Result: one hit — report #38 (2020-11-26), the day the assembly actually got stuck. Report #39, the very next day, is invisible to this query.
Why: report #39’s own words are:
- “Work tight hole at 6,526’.”
- “Due to high torque decision to pull out of hole”
- “Hole drag from 6,050’ to 5,901’ no issues”
but the word “stuck” never appears anywhere in report #39. pipe does (buried in a BHA table row, Drill Pipe-5'' HWDP), but the AND search still fails because stuck alone has zero matches outside report #38.
Lesson: an engineer researching “how did the stuck-pipe situation on this well develop” would want report #39 too — tight hole, high torque, and a decision to pull out of hole are exactly the kind of continued-risk language that matters the day after an incident. Keyword search can’t surface it, because report #39 never uses the word the query asked for. This isn’t a bug in the code above — it’s the fundamental limit of matching on exact words at all. Chapter 4 comes back to this same query.
3.9 Challenge exercise
🟠 Intermediate
Challenge: Add phrase search (query tokens must appear adjacent and in order, not just co-occur anywhere in the document) and an OR operator. Test search(index, "stuck") against report #38, then try "packers OR fishing" and confirm it returns both report #49 (packers) and #50 (fishing). A reference solution is in code/chapter_03/challenge/.
3.10 Key takeaways
- An inverted index turns “search every file” into “look up a word,” which is the difference between milliseconds and minutes at scale.

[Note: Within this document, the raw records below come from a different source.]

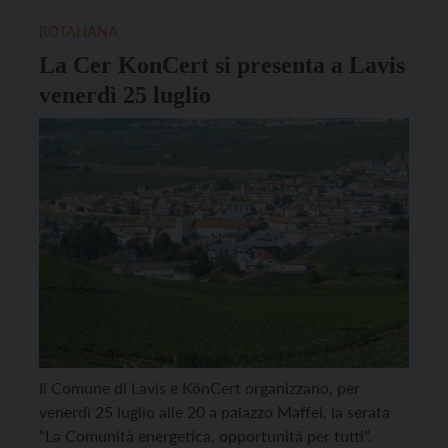
Comuni di Volano, Nogaredo, Besenello, Nomi,
Calliano e […]
ROTALIANA
La Cer KonCert si presenta a Lavis
venerdì 25 luglio
Il Comune di Lavis e KönCert organizzano, per
venerdì 25 luglio alle 20 a palazzo Maffei, la serata
“La Comunità energetica, opportunità per tutti”.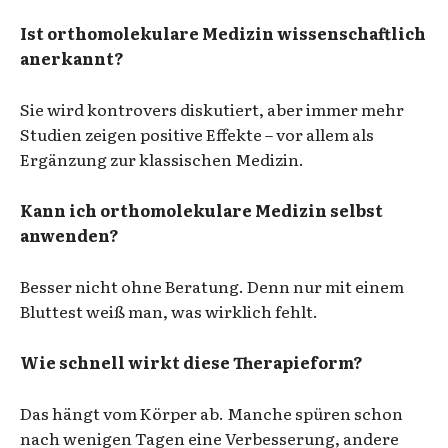
Ist orthomolekulare Medizin wissenschaftlich
anerkannt?
Sie wird kontrovers diskutiert, aber immer mehr
Studien zeigen positive Effekte – vor allem als
Ergänzung zur klassischen Medizin.
Kann ich orthomolekulare Medizin selbst
anwenden?
Besser nicht ohne Beratung. Denn nur mit einem
Bluttest weiß man, was wirklich fehlt.
Wie schnell wirkt diese Therapieform?
Das hängt vom Körper ab. Manche spüren schon
nach wenigen Tagen eine Verbesserung, andere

- Tokenization choices (case folding, punctuation handling) determine what counts as a match — get this wrong and searches silently fail.
- Exact keyword matching is fast, simple, and fundamentally limited: it cannot find report #49 (“packers did not set… pick up Fishing BHA”) when you search “lost circulation,” even though report #19’s “seepage losses” line and report #49’s packer failure are both, in a loose sense, “things going wrong downhole” — a human would connect them faster than exact keywords can.
3.11 Repository files
| File | Purpose |
|---|---|
code/chapter_03/keyword_search.py |
Inverted index and AND-query search |
notebooks/chapter_03_explore.ipynb |
Interactive companion notebook |
keyword_search.py — an inverted-index keyword search engine over the whole cleaned archive, fast enough to answer a query while someone’s still on the call.
3.12 What can you do now that you couldn’t do before?
You can search an archive of reports for exact words or phrases and get an answer in milliseconds, instead of opening files one at a time.
3.13 Suggested next step
Coming up in Chapter 4: Keyword search is exact and unforgiving — it doesn’t know that “high torque decision to pull out of hole” and “stuck pipe” describe related trouble. Chapter 4 replaces exact matching with semantic search, so retrieval works by meaning, not just spelling — and comes back to this exact “stuck pipe” query to see how much that actually fixes.